To find the most promising companies, look beyond earnings per share and price-to-earnings ratios. These are superficial and give you no advantage simply because everyone else is using them – especially frequent traders.
In 1907 Leo Baekeland heated a piece of wood to bake on a varnish. He failed. But he noticed ooze from the wood. His exploration of the ooze led to his invention of Bakelite – the first workable thermoplastic. Another chemist had discarded similar ooze because it didn’t crystallize. But crystallizing wasn’t the right measure of value.
For company value, as illustrated in “To find better measures of value, look beyond broadsheet relics,” price/earnings (P/E) ratios and earnings per share (EPS) are poor measures of value. Yet, EPS and P/E have survived in wide use because there is no simple alternative. This is because there are multiple good ways – business models – to create a valuable business.
Part 3 of our series on managing risk, “How far could price fall? Three ways to gauge stock drops.” concluded by asking how much of a price increase represents risk versus price supported by solid fundamentals. For example, chartists will see a steep price increase and flag an “ascending triangle” pattern.
In this Part 4, three stocks from our example portfolio are viewed through Zacks Research System (ZRS) charts. Visually, a valuation ratio that provides support for a price will create a relatively flat and stable line over time — because the numerator (price) and denominator (a fundamental measure) will balance out. “Fundamentals” include dozens of financial statement measures and ratios such as tangible book (common equity minus intangibles), sales, free cash flow, EPS growth rate or even earnings. A flat line means that if price increases, some fundamental is supporting that price growth.

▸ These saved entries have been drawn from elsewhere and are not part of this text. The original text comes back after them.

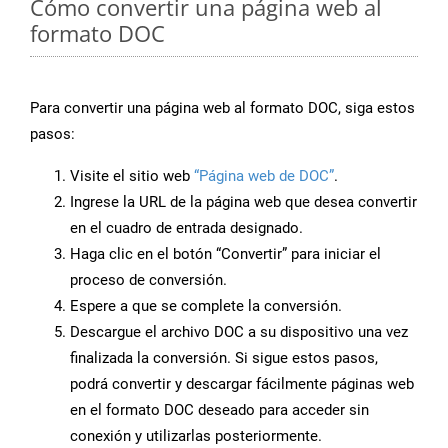
Cómo convertir una página web al
formato DOC
Para convertir una página web al formato DOC, siga estos
pasos:
Visite el sitio web
“Página web de DOC”
.
Ingrese la URL de la página web que desea convertir
en el cuadro de entrada designado.
Haga clic en el botón “Convertir” para iniciar el
proceso de conversión.
Espere a que se complete la conversión.
Descargue el archivo DOC a su dispositivo una vez
finalizada la conversión. Si sigue estos pasos,
podrá convertir y descargar fácilmente páginas web
en el formato DOC deseado para acceder sin
conexión y utilizarlas posteriormente.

Importantly, the fundamentals that matter most reflect business model. For example, in a software company, physical assets won’t rise with sales because software is a highly scalable business so sales can rise faster. Or, in a retailer, sales aren’t as important as cash flow because margins matter more. Of course, retailers divesting real estate reshape ratios. Liquidity ratios such as Current Ratio and Quick Ratio are insightful; just distinguish between piles of cash due to success versus underinvestment.
Example: Nvidia
Nvidia rocketed to a roughly 330% price increase over the past year (over 600% over five years). What fundamental is supporting it? The price has not been justified by tangible book as that measure is sky high. By contrast, price is most supported by Zacks-surveyed analyst expectations of forward twelve month earnings. The P/E to growth ratio (PEG) being higher than forward P/E means expected growth in earnings isn’t expected to persist for five years by the five analysts who sent estimates to Zacks. Will the source of earnings growth be cost-cutting or sales? The falling expected price-to-sales (P/S) ratio (dotted line) indicates that sales growth will be a significant contributor, but far from not all.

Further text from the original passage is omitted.